Innovations in time of crisis

The COVID-19 pandemic caused death and suffering and significantly disrupted access to health services around the world, including harm reduction services. Some governments and service providers –especially peer-led services, demonstrated an incredible resolve and agility in this challenging context, adapting to unprecedented conditions with innovative responses and showing that it is possible to operate harm reduction services with fewer restrictions and greater client autonomy.

The most profound example of this was the change in OAT delivery across all regions. Out of the 84 countries worldwide where OAT was available in 2020, 47 countries changed rules to allow for longer take-home periods. For example, in the UK most people were moved onto 7 to 14 days prescriptions instead of a daily or supervised pick-up OAT medication. Civil society reports that most of the clients receiving take-home OAT found this was an improvement in the service experience, while feeling more trusted and in control of their treatments. Similarly, in the US and Canada, take-home and mail-order OAT and initiating buprenorphine over telephone appointments were introduced in Canada and the US during the pandemic. Additionally, 23 countries made distribution more accessible with home delivery of OAT medication, offering dosing at community pharmacies, or distributing OAT in outreach settings. Online consultations replaced some face-to-face meetings in the Middle East and North Africa; in Eastern and Southern Africa, mobile van dispensing and buprenorphine. Service providers set up online shops for injecting equipment in the United Kingdom and New Zealand; and service providers introduced home delivery of harm reduction equipment in Eurasia and Western Europe.

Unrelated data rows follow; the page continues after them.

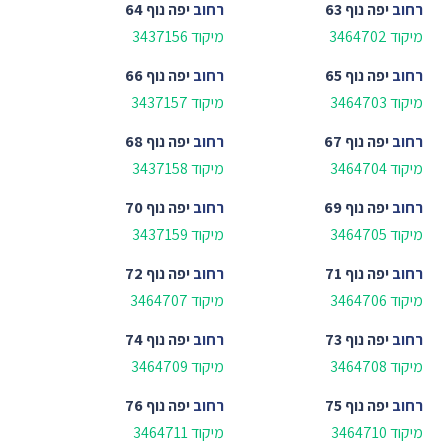
רחוב
יפה נוף 63
רחוב
יפה נוף 64
מיקוד 3464702
מיקוד 3437156
רחוב
יפה נוף 65
רחוב
יפה נוף 66
מיקוד 3464703
מיקוד 3437157
רחוב
יפה נוף 67
רחוב
יפה נוף 68
מיקוד 3464704
מיקוד 3437158
רחוב
יפה נוף 69
רחוב
יפה נוף 70
מיקוד 3464705
מיקוד 3437159
רחוב
יפה נוף 71
רחוב
יפה נוף 72
מיקוד 3464706
מיקוד 3464707
רחוב
יפה נוף 73
רחוב
יפה נוף 74
מיקוד 3464708
מיקוד 3464709
רחוב
יפה נוף 75
רחוב
יפה נוף 76
מיקוד 3464710
מיקוד 3464711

In line with these international standards, and with the information provided through this submission we encourage the Special Rapporteur to recommend Member States to:

  1. Decriminalise drug use and drug possession and promote evidence-based and health- and human-rights centred alternatives to incarceration;
  2. Critically evaluate States’ spending on drug control, divest from punitive drug control, and invest in evidence-based harm reduction programmes, ensuring the availability of funding for peer-led and community-led harm reduction initiatives, research, and innovation;
  3. Recognise harm reduction as essential element to the right to health in national policies and strategies;
  4. Guarantee equal access to harm reduction services and programmes in a no-discriminatory and non-stigmatizing way and consider the particular needs of the most vulnerable and marginalised groups, such as Black, Brown and indigenous population, LGTBQ+ people, sex workers, women among others;
  5. Eliminate all form of forced drug dependency treatments;
  6. Eliminate all legal and practical barrier to accessing harm reduction services, including those that affect marginalise populations including Black, Brown and ethnic minorities and indigenous populations, migrants, women, homeless and people living in poverty, and;
  7. Abolish the death penalty for drug offences; and further address all causes of racial and gender discrimination, including in criminal justice system.